§ YOUR ASSIGNMENT
Give back every entry exactly as it is written, but not the pictures.

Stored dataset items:
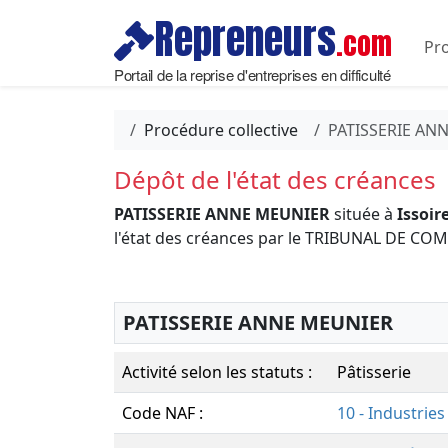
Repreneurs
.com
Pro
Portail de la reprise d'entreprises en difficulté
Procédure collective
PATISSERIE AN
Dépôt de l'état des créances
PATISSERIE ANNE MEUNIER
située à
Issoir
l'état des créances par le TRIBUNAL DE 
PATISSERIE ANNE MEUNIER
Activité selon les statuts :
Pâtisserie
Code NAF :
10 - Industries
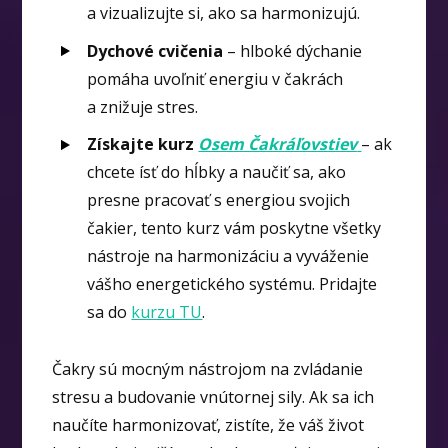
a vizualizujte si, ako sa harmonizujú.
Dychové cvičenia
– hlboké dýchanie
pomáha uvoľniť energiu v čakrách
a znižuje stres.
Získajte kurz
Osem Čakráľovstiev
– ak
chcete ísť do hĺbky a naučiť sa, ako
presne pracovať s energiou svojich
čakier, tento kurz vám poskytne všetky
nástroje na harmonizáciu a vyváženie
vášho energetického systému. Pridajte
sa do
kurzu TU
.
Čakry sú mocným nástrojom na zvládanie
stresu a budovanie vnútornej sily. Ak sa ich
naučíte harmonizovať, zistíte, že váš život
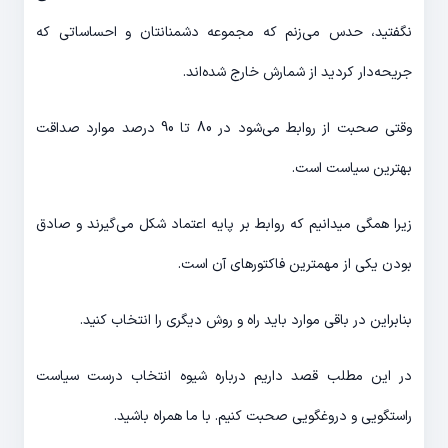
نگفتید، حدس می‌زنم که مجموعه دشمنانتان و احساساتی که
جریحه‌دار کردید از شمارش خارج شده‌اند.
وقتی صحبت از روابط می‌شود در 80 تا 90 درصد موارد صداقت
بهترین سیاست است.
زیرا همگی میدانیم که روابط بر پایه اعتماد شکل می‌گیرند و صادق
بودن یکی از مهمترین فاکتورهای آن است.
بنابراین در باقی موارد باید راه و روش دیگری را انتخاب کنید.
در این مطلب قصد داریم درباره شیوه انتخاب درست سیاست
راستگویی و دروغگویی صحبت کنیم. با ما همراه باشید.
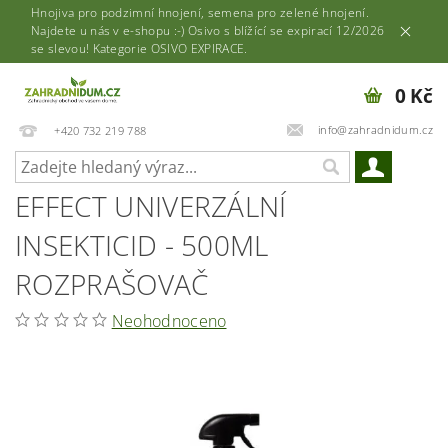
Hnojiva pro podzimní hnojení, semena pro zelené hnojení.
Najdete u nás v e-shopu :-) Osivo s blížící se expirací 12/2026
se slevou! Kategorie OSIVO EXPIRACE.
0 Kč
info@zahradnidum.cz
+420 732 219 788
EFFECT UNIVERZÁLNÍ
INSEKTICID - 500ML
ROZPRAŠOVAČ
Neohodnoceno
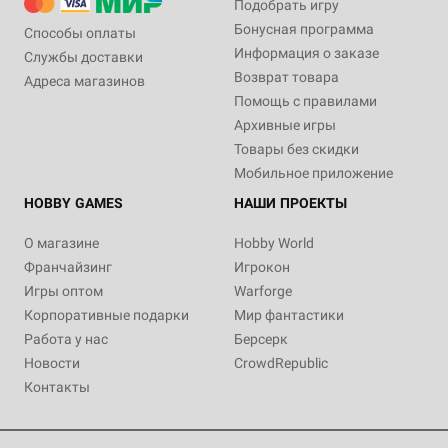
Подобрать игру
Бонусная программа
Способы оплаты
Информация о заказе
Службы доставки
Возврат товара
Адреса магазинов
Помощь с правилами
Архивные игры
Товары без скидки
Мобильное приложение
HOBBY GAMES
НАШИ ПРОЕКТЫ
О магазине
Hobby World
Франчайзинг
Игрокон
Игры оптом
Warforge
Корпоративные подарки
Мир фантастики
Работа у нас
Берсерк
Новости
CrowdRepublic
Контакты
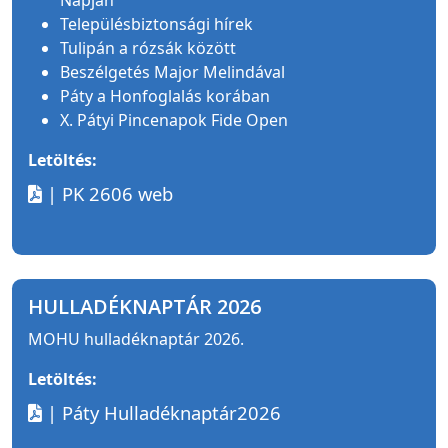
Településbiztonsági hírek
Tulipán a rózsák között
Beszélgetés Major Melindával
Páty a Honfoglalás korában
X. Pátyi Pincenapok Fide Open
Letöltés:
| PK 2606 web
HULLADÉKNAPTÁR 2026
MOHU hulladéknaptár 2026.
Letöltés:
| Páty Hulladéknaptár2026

§ COMPLETED EXERCISE
Repreneurs
.com
Pro
Portail de la reprise d'entreprises en difficulté
Procédure collective
PATISSERIE AN
Dépôt de l'état des créances
PATISSERIE ANNE MEUNIER
située à
Issoir
l'état des créances par le TRIBUNAL DE 
PATISSERIE ANNE MEUNIER
Activité selon les statuts :
Pâtisserie
Code NAF :
10 - Industries
a vizualizujte si, ako sa harmonizujú.
Dychové cvičenia
– hlboké dýchanie
pomáha uvoľniť energiu v čakrách
a znižuje stres.
Získajte kurz
Osem Čakráľovstiev
– ak
chcete ísť do hĺbky a naučiť sa, ako
presne pracovať s energiou svojich
čakier, tento kurz vám poskytne všetky
nástroje na harmonizáciu a vyváženie
vášho energetického systému. Pridajte
sa do
kurzu TU
.
Čakry sú mocným nástrojom na zvládanie
stresu a budovanie vnútornej sily. Ak sa ich
naučíte harmonizovať, zistíte, že váš život
نگفتید، حدس می‌زنم که مجموعه دشمنانتان و احساساتی که
جریحه‌دار کردید از شمارش خارج شده‌اند.
وقتی صحبت از روابط می‌شود در 80 تا 90 درصد موارد صداقت
بهترین سیاست است.
زیرا همگی میدانیم که روابط بر پایه اعتماد شکل می‌گیرند و صادق
بودن یکی از مهمترین فاکتورهای آن است.
بنابراین در باقی موارد باید راه و روش دیگری را انتخاب کنید.
در این مطلب قصد داریم درباره شیوه انتخاب درست سیاست
راستگویی و دروغگویی صحبت کنیم. با ما همراه باشید.
Hnojiva pro podzimní hnojení, semena pro zelené hnojení.
Najdete u nás v e-shopu :-) Osivo s blížící se expirací 12/2026
se slevou! Kategorie OSIVO EXPIRACE.
0 Kč
info@zahradnidum.cz
+420 732 219 788
EFFECT UNIVERZÁLNÍ
INSEKTICID - 500ML
ROZPRAŠOVAČ
Neohodnoceno
Подобрать игру
Бонусная программа
Способы оплаты
Информация о заказе
Службы доставки
Возврат товара
Адреса магазинов
Помощь с правилами
Архивные игры
Товары без скидки
Мобильное приложение
HOBBY GAMES
НАШИ ПРОЕКТЫ
О магазине
Hobby World
Франчайзинг
Игрокон
Игры оптом
Warforge
Корпоративные подарки
Мир фантастики
Работа у нас
Берсерк
Новости
CrowdRepublic
Контакты
Településbiztonsági hírek
Tulipán a rózsák között
Beszélgetés Major Melindával
Páty a Honfoglalás korában
X. Pátyi Pincenapok Fide Open
Letöltés:
| PK 2606 web
HULLADÉKNAPTÁR 2026
MOHU hulladéknaptár 2026.
Letöltés:
| Páty Hulladéknaptár2026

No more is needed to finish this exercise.